(Page-level text extractions)
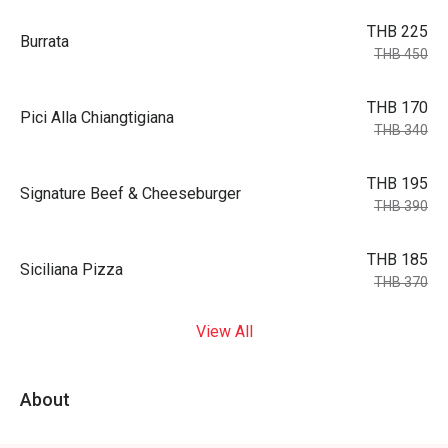
THB 225
Burrata
THB 450
THB 170
Pici Alla Chiangtigiana
THB 340
THB 195
Signature Beef & Cheeseburger
THB 390
THB 185
Siciliana Pizza
THB 370
View All
About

== TASK ITEM ==
Write the records out once more, exactly as they appear, with no pictures.

== WRITTEN REPLY ==
THB 225
Burrata
THB 450
THB 170
Pici Alla Chiangtigiana
THB 340
THB 195
Signature Beef & Cheeseburger
THB 390
THB 185
Siciliana Pizza
THB 370
View All
About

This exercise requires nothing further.